Using Velero to backup and restore applications that use vSAN File Service RWX file shares

It has been a while since I looked at Velero, our backup and restore product for Kubernetes cluster resources. This morning I noticed that the Velero team just published version 1.4. This article uses the previous version of Velero, version is v1.3.2. The version should not make a difference to the article. In this post, I want to see Velero backing up and restoring applications that use read-write-many (RWX) volumes that are dynamically provisioned as file shares from vSAN 7.0 File Services. To demonstrate, I’ll create two simple busybox Pods in their own namespace. Using the vSphere CSI driver, Kubernetes will  dynamically mount the same NFS file share to both Pods from vSAN File Services. I’ll then start a simple script on both Pods which writes a timestamp to a shared file. Next I’ll backup the namespace, then delete the namespace and finally restore it from the backup. For this exercise, I will be relying on the restic plugin. I will not go through the steps of deploying out the evaluation Minio S3 store that comes with Velero, as I’ve done that in many time before in previous posts.

OK – let’s begin.

Step 1 – Deploy Velero v1.3.2

As mentioned, a Minio S3 store has been provisioned. I have also set the Minio service to use NodePort.

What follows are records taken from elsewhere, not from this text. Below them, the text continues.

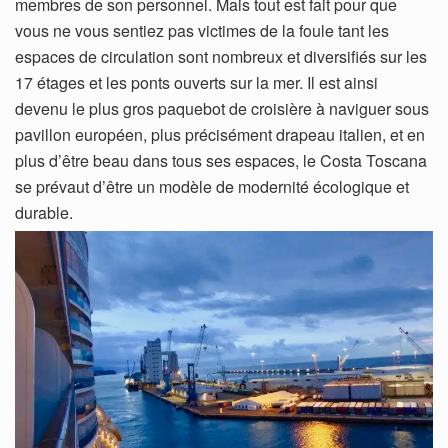
membres de son personnel. Mais tout est fait pour que
vous ne vous sentiez pas victimes de la foule tant les
espaces de circulation sont nombreux et diversifiés sur les
17 étages et les ponts ouverts sur la mer. Il est ainsi
devenu le plus gros paquebot de croisière à naviguer sous
pavillon européen, plus précisément drapeau italien, et en
plus d’être beau dans tous ses espaces, le Costa Toscana
se prévaut d’être un modèle de modernité écologique et
durable.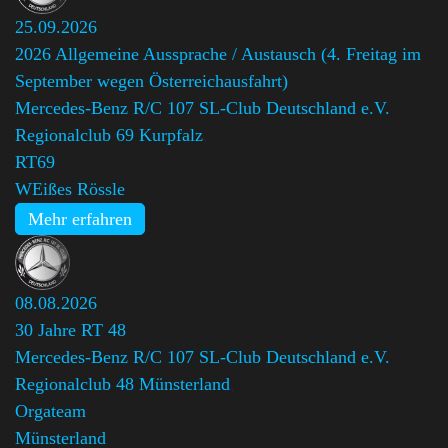
25.09.2026
2026 Allgemeine Aussprache / Austausch (4. Freitag im
September wegen Österreichausfahrt)
Mercedes-Benz R/C 107 SL-Club Deutschland e.V.
Regionalclub 69 Kurpfalz
,
RT69
WEißes Rössle
Mehr erfahren
08.08.2026
30 Jahre RT 48
Mercedes-Benz R/C 107 SL-Club Deutschland e.V.
Regionalclub 48 Münsterland
,
Orgateam
Münsterland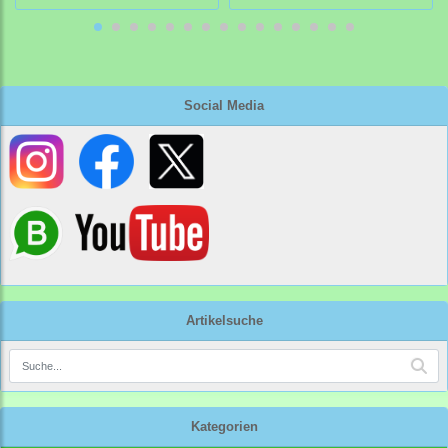
Social Media
Artikelsuche
Kategorien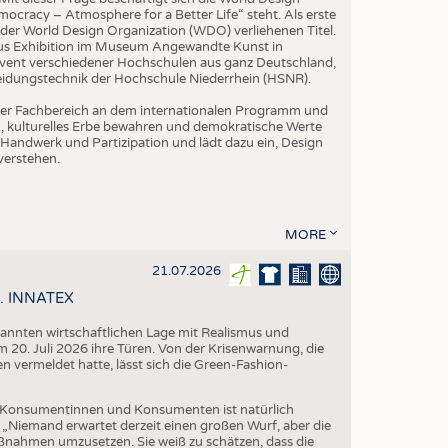
ocracy – Atmosphere for a Better Life“ steht. Als erste
der World Design Organization (WDO) verliehenen Titel.
us Exhibition im Museum Angewandte Kunst in
vent verschiedener Hochschulen aus ganz Deutschland,
leidungstechnik der Hochschule Niederrhein (HSNR).
h der Fachbereich an dem internationalen Programm und
ern, kulturelles Erbe bewahren und demokratische Werte
Handwerk und Partizipation und lädt dazu ein, Design
verstehen.
MORE
21.07.2026
58. INNATEX
spannten wirtschaftlichen Lage mit Realismus und
 20. Juli 2026 ihre Türen. Von der Krisenwarnung, die
vermeldet hatte, lässt sich die Green-Fashion-
Konsumentinnen und Konsumenten ist natürlich
. „Niemand erwartet derzeit einen großen Wurf, aber die
aßnahmen umzusetzen. Sie weiß zu schätzen, dass die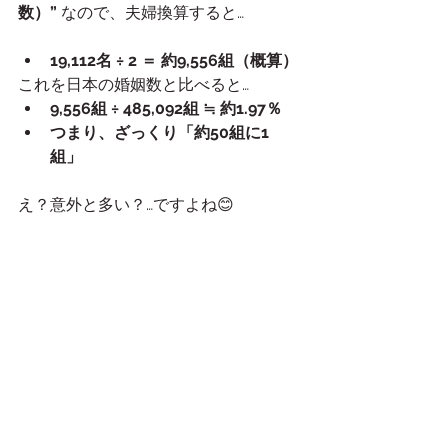
数）”
 なので、夫婦換算すると…
19,112名 ÷ 2 ＝ 約9,556組（概算）
これを日本の婚姻数と比べると…
9,556組 ÷ 485,092組 ≒ 約1.97％
つまり、ざっくり「約50組に1
組」
え？意外と多い？…ですよね😊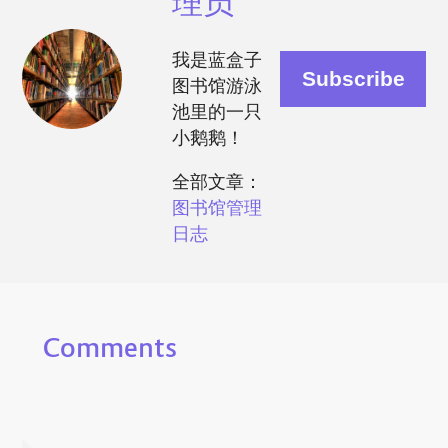
理员
我是蓝盒子
图书馆游泳
池里的一只
小鹅鹅！
全部文章：
图书馆管理
日志
Comments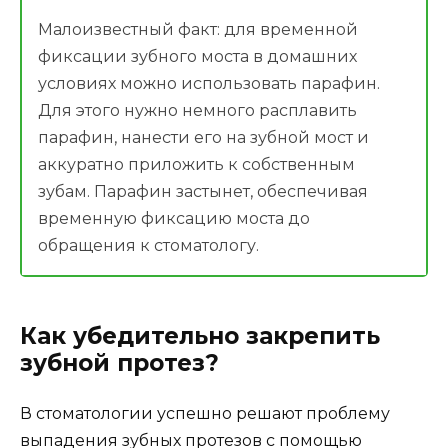
Малоизвестный факт: для временной
фиксации зубного моста в домашних
условиях можно использовать парафин.
Для этого нужно немного расплавить
парафин, нанести его на зубной мост и
аккуратно приложить к собственным
зубам. Парафин застынет, обеспечивая
временную фиксацию моста до
обращения к стоматологу.
Как убедительно закрепить
зубной протез?
В стоматологии успешно решают проблему
выпадения зубных протезов с помощью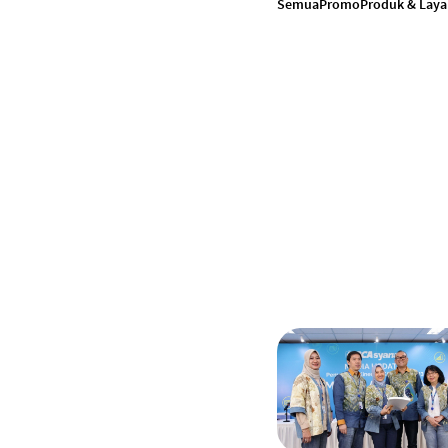
Semua
Promo
Produk & Lay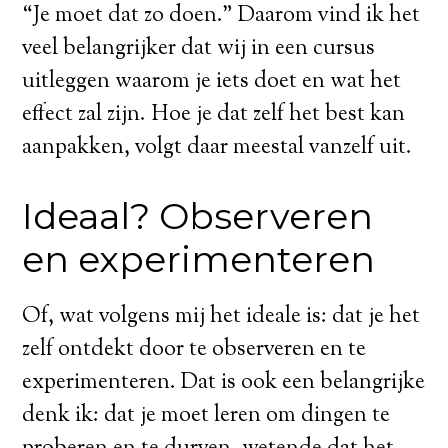
“Je moet dat zo doen.” Daarom vind ik het
veel belangrijker dat wij in een cursus
uitleggen waarom je iets doet en wat het
effect zal zijn. Hoe je dat zelf het best kan
aanpakken, volgt daar meestal vanzelf uit.
Ideaal? Observeren
en experimenteren
Of, wat volgens mij het ideale is: dat je het
zelf ontdekt door te observeren en te
experimenteren. Dat is ook een belangrijke
denk ik: dat je moet leren om dingen te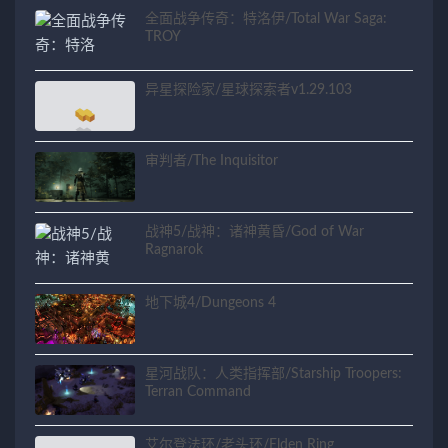
全面战争传奇：特洛伊/Total War Saga:
TROY
异星探险家/星球探索者v1.29.103
审判者/The Inquisitor
战神5/战神：诸神黄昏/God of War
Ragnarok
地下城4/Dungeons 4
星河战队：人类指挥部/Starship Troopers:
Terran Command
艾尔登法环/老头环/Elden Ring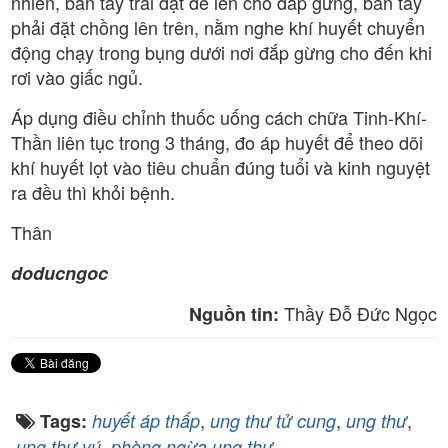
nhiên, bàn tay trái đặt đè lên chỗ đắp gừng, bàn tay
phải đặt chồng lên trên, nằm nghe khí huyết chuyển
động chạy trong bụng dưới nơi đắp gừng cho đến khi
rơi vào giấc ngủ.
Áp dụng điều chỉnh thuốc uống cách chữa Tinh-Khí-
Thần liên tục trong 3 tháng, đo áp huyết để theo dõi
khí huyết lọt vào tiêu chuẩn đúng tuổi và kinh nguyệt
ra đều thì khỏi bệnh.
Thân
doducngoc
Thầy Đỗ Đức Ngọc
Nguồn tin:
,
,
,
Tags:
huyết áp thấp
ung thư tử cung
ung thư
,
ung thư vú
phòng ngừa ung thư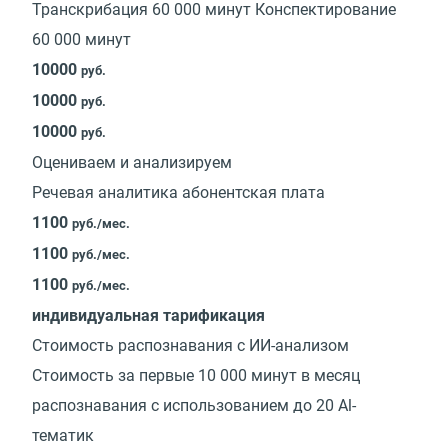
Транскрибация 60 000 минут Конспектирование
60 000 минут
10000
руб.
10000
руб.
10000
руб.
Оцениваем и анализируем
Речевая аналитика абонентская плата
1100
руб./мес.
1100
руб./мес.
1100
руб./мес.
индивидуальная тарификация
Стоимость распознавания с ИИ-анализом
Стоимость за первые 10 000 минут в месяц
распознавания с использованием до 20 Al-
тематик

$ kubectl get pod -n velero | grep minio
minio-d787f4bf7-hbll6              1/1     Running     0          4d20h
minio-setup-kk95w                  0/1     Completed   3          4d20h

$ kubectl get svc -n velero
NAME    TYPE       CLUSTER-IP    EXTERNAL-IP   PORT(S)          AGE
minio   NodePort   10.110.84.6   <none>        9000:32762/TCP   2d22h

With the Kubernetes work node and port information, I can now proceed to deploy Velero. I have also done this in numerous earlier posts, but as a quick reminder, a deployment that uses restic will be similar to the following. Note the publicURL setting matches the Kubernetes worker node and port for the Minio service.

$ velero install  \
--provider aws \
--bucket velero \
--secret-file ./credentials-velero \
--use-volume-snapshots=false \
--plugins velero/velero-plugin-for-aws:v1.0.0 \
--use-restic \
--backup-location-config \
region=minio,\
s3ForcePathStyle="true",\
s3Url=http://minio.velero.svc:9000,\
publicUrl=http://10.27.51.49:32762

 The “secret-file” contains the login and password for Minio. Note also the option –use-restic. Full installation details for Velero can be found here. For details about how to do a Velero evaluation deploy with the example Minio, the details are here.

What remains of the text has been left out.